Answer:
a. 45
b. 176
c. 252
Step-by-step explanation:
First take into account the concept of combination and permutation:
In the permutation the order is important and it is signed as follows:
P (n, r) = n! / (n - r)!
In the combination the order is NOT important and is signed as follows:
C (n, r) = n! / r! (n - r)!
Now, to start with part a, which corresponds to a combination because the order here is not important. Thus
n = 10
r = 2
C (10, 2) = 10! / 2! * (10-2)! = 10! / (2! * 8!) = 45
There are 45 possible scenarios.
Part b, would also be a combination, defined as follows
n = 10
r <= 3
Therefore, several cases must be made:
C (10, 0) = 10! / 0! * (10-0)! = 10! / (0! * 10!) = 1
C (10, 1) = 10! / 1! * (10-1)! = 10! / (1! * 9!) = 10
C (10, 2) = 10! / 2! * (10-2)! = 10! / (2! * 8!) = 45
C (10, 3) = 10! / 3! * (10-3)! = 10! / (2! * 7!) = 120
The sum of all these scenarios would give us the number of possible total scenarios:
1 + 10 + 45 + 120 = 176 possible total scenarios.

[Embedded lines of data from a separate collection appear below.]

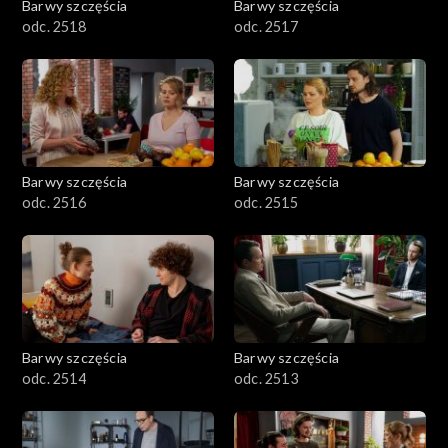
Barwy szczęścia
Barwy szczęścia
odc. 2518
odc. 2517
Barwy szczęścia
Barwy szczęścia
odc. 2516
odc. 2515
Barwy szczęścia
Barwy szczęścia
odc. 2514
odc. 2513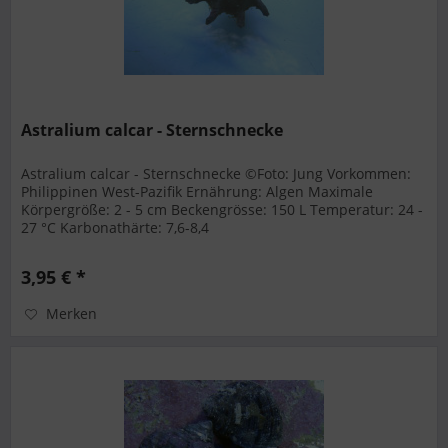
Astralium calcar - Sternschnecke
Astralium calcar - Sternschnecke ©Foto: Jung Vorkommen:
Philippinen West-Pazifik Ernährung: Algen Maximale
Körpergröße: 2 - 5 cm Beckengrösse: 150 L Temperatur: 24 -
27 °C Karbonathärte: 7,6-8,4
3,95 € *
Merken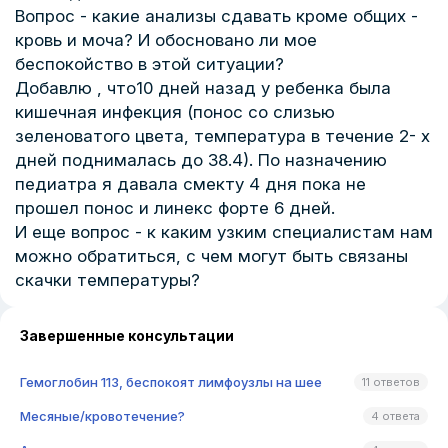
Вопрос - какие анализы сдавать кроме общих -
кровь и моча? И обосновано ли мое
беспокойство в этой ситуации?
Добавлю , что10 дней назад у ребенка была
кишечная инфекция (понос со слизью
зеленоватого цвета, температура в течение 2- х
дней поднималась до 38.4). По назначению
педиатра я давала смекту 4 дня пока не
прошел понос и линекс форте 6 дней.
И еще вопрос - к каким узким специалистам нам
можно обратиться, с чем могут быть связаны
скачки температуры?
Завершенные консультации
Гемоглобин 113, беспокоят лимфоузлы на шее
11 ответов
Месяные/кровотечение?
4 ответа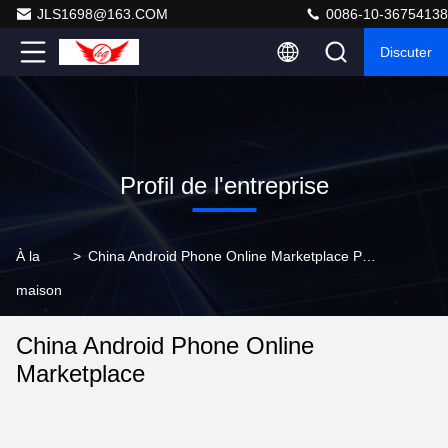
JLS1698@163.COM
0086-10-36754138
Discuter
Profil de l'entreprise
À la
>
China Android Phone Online Marketplace Profil de l'entreprise
maison
China Android Phone Online
Marketplace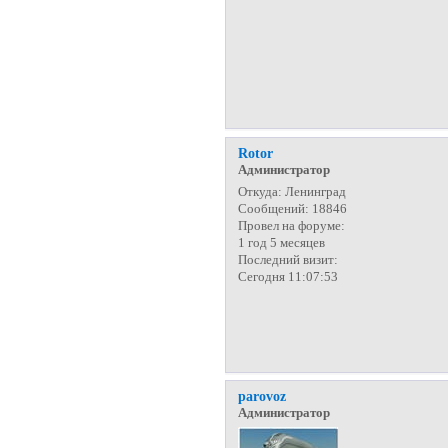
Rotor
Администратор
Откуда:
Ленинград
Сообщений:
18846
Провел на форуме:
1 год 5 месяцев
Последний визит:
Сегодня 11:07:53
parovoz
Администратор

part c, also corresponds to a combination, and to be equal it must be divided by two since the coin is thrown 10 times, it would be 10/2 = 5, that is our r = 5
Knowing this, the combination formula is applied:
C (10, 5) = 10! / 5! * (10-5)! = 10! / (2! * 5!) = 252
252 possible scenarios to be the same amount of heads and tails.